Early recognition of issues through medical and health screening prior to the season as well as early diagnosis and proper treatment of injuries and illnesses when they occur are essential in for a safe and long lasting career for an athlete.
While having a dedicated team behind the team is primarily the domain of high performance sport programs, it is recommended that community sport teams create a comprehensive referral network to fall back on BEFORE an injury or problem arises.
The following is a list of potential members of the team behind the team and how these practitioners work within our current medical system.
Typically, a primary care or family physician (MD) manages the continuous medical care of their patients from the initial contact to the resolution of the injury or illness. Quite often, this patient – doctor relationship is one that last for a long time. The physician manages this medical care through routine examinations, prescription of medications as indicated and referrals to therapists and other specialists for conditions that would potentially require surgical or other assessments and treatments.

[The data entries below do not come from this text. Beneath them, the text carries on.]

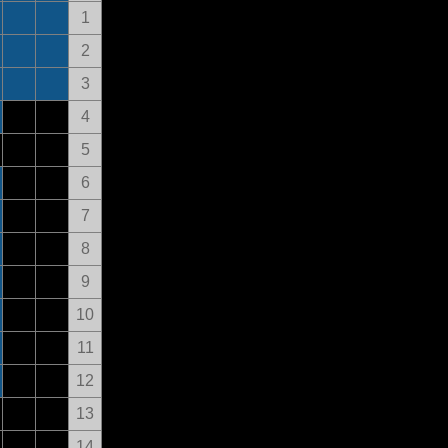
1
2
3
4
5
6
7
8
9
10
11
12
13
14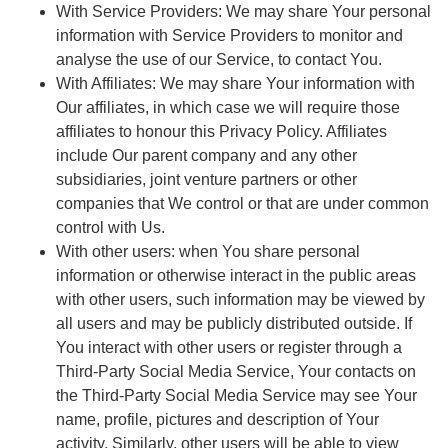
With Service Providers:
We may share Your personal
information with Service Providers to monitor and
analyse the use of our Service, to contact You.
With Affiliates:
We may share Your information with
Our affiliates, in which case we will require those
affiliates to honour this Privacy Policy. Affiliates
include Our parent company and any other
subsidiaries, joint venture partners or other
companies that We control or that are under common
control with Us.
With other users:
when You share personal
information or otherwise interact in the public areas
with other users, such information may be viewed by
all users and may be publicly distributed outside. If
You interact with other users or register through a
Third-Party Social Media Service, Your contacts on
the Third-Party Social Media Service may see Your
name, profile, pictures and description of Your
activity. Similarly, other users will be able to view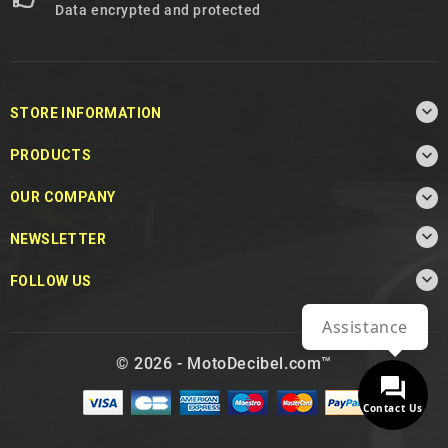
Data encrypted and protected

STORE INFORMATION

PRODUCTS

OUR COMPANY

NEWSLETTER

FOLLOW US
Assistance
© 2026 - MotoDecibel.com™
Contact Us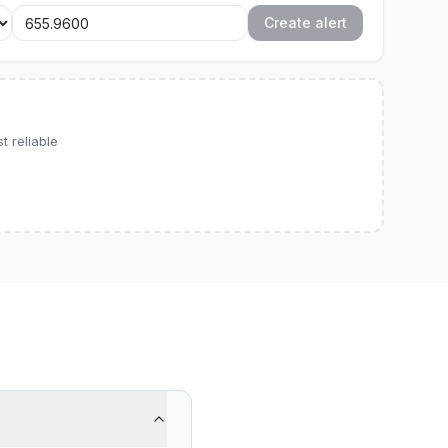
Create alert
 reliable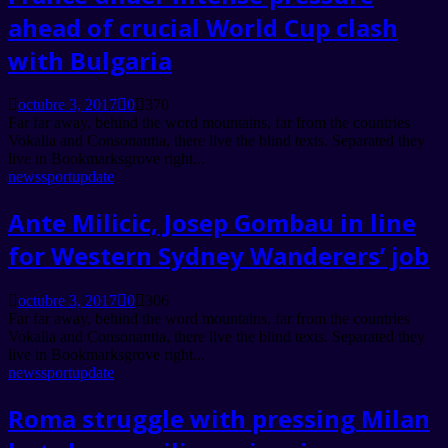
ahead of crucial World Cup clash
with Bulgaria
octubre 3, 2017
0
370
Far far away, behind the word mountains, far from the countries
Vokalia and Consonantia, there live the blind texts. Separated they
live in Bookmarksgrove right...
news
sport
update
Ante Milicic, Josep Gombau in line
for Western Sydney Wanderers’ job
octubre 3, 2017
0
306
Far far away, behind the word mountains, far from the countries
Vokalia and Consonantia, there live the blind texts. Separated they
live in Bookmarksgrove right...
news
sport
update
Roma struggle with pressing Milan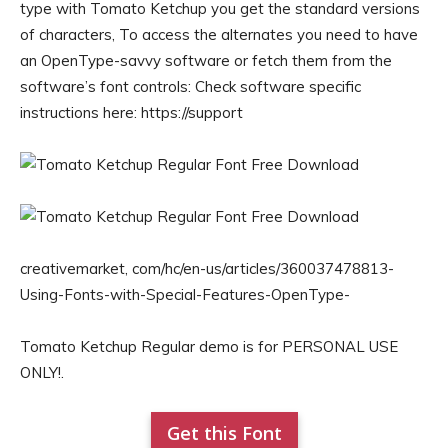
type with Tomato Ketchup you get the standard versions
of characters, To access the alternates you need to have
an OpenType-savvy software or fetch them from the
software’s font controls: Check software specific
instructions here: https://support
creativemarket, com/hc/en-us/articles/360037478813-
Using-Fonts-with-Special-Features-OpenType-
Tomato Ketchup Regular demo is for PERSONAL USE
ONLY!.
Get this Font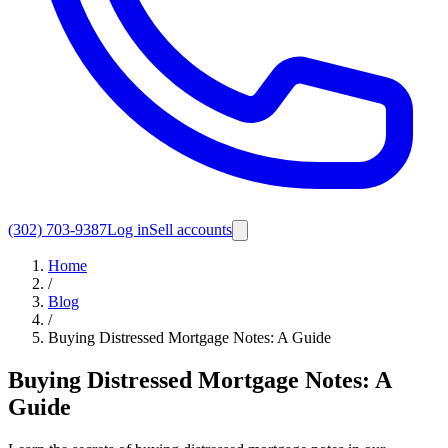
(302) 703-9387
Log in
Sell accounts
Home
/
Blog
/
Buying Distressed Mortgage Notes: A Guide
Buying Distressed Mortgage Notes: A
Guide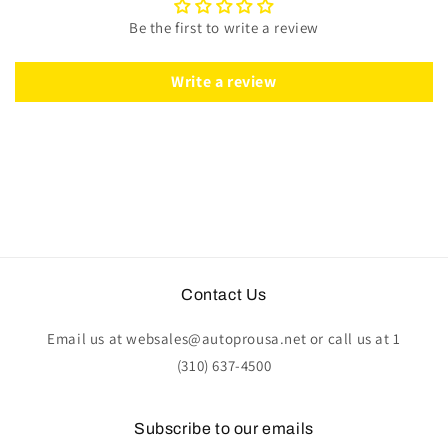
Black
Black
Be the first to write a review
Leather
Leather
|
|
ST3014BLK
ST3014BLK
Write a review
Contact Us
Email us at websales@autoprousa.net or call us at 1
(310) 637-4500
Subscribe to our emails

Visits to the family physician are covered under the basic Medical Service Plan (MSP), however, there are service charges that must be paid for by the patient for some services such as conducting a pre-season sport medical.
Specialist physicians including orthopaedic surgeons, neurologists, cardiologists, etc. complete an extensive residency program (usually five years) post medical school. Many orthopaedic surgeons, for example, become highly specialized in the treatment of sport injuries and deal mainly with the surgical intervention of musculoskeletal and joint injuries. A referral from the family or sport physician is required to seek treatment from a physician specialist.
Sport medicine physicians seek out additional training once they have obtained their medical degrees. Qualified sport physicians in Canada complete a postgraduate diploma in sport medicine as offered through the Canadian Academy of Sport Medicine (CASM). Prior to sitting this exam, physicians often enrol in a sport medicine fellowship program. A referral from a primary care physician is needed in order for the visit to a sport medicine physician to be covered by MSP.
Lengthy delays in our current medical system, particularly when seeking consultation and treatment from a specialist are not uncommon. The delays are often even longer should surgery be required. With the extensive changes that have been taking place in our medical system, an entrepreneurial approach to the practice of medicine is beginning to emerge. For example, the Specialist Referral Clinic (SRC) is a Vancouver based medical centre at which selected specialists will offer expedited access for independent assessments and consultations. The SRC limits its services to those that are not covered by MSP (and clients include insurance companies, corporate health providers and occupational and rehabilitation departments of major corporations). The SRC also offers expedited service to law firms and others seeking expert opinions from doctors with sub-specialist expertise. Individuals have the ability to access specialists at the SRC if they wish to acquire a medical or surgical assessment for their own purposes, such as insurance, special licenses (e.g. pilots), independent medical, routine physical and similar reasons. SRC specialists who see medically referred (MSP) patients will do so only through their own private offices. Privately owned surgical centres are also becoming more common, and patients who are willing to pay for the costs of their surgeries and diagnostic procedures (such as MRI and CT scans) will have access to expedited care.
Physiotherapists are skilled in the rehabilitation and prevention process of injury. They will manage all aspects of the rehabilitation process from injury recognition to injury management and prevention. They also provide important patient education information, particularly in the area of stretching and strengthening, the provision and administration of therapeutic modalities, and functional assessments to determine readiness to return to sport.
Physiotherapists can opt to specialize in different areas including hand and upper extremities, spine, or in areas related to orthopaedics, neurology and sport. Sport therapists are affiliated with Sport Physiotherapy Canada and move through a three level (I – III) program. Level III therapists (SPC Diploma holders) have developed comprehensive first-aid and on-field skills and typically these therapists are the ones who are called on to service and travel with national team athletes.
A referral is not required to seek treatment from a physiotherapist. A private fee structure is now in place, however, and the patient is required to pay at the time a treatment is rendered. Many extended medical plans partially (or even fully) cover these fees for service, which typically range between $35 and $60 per treatment.
A certified Athletic Therapist (ATC) utilizes contemporary rehabilitative techniques, therapeutic modalities, physical reconditioning and supportive taping procedures to promote an environment conducive to optimal healing. Athletic therapists also provide immediate first aid care of athletic injuries and basic emergency life support. Athletic therapists can be found in a variety of settings including educational institutions, professional and elite sport teams and a variety of clinics. A referral is not necessary to see an athletic therapist and a similar fee for service structure is in place as for the physiotherapist.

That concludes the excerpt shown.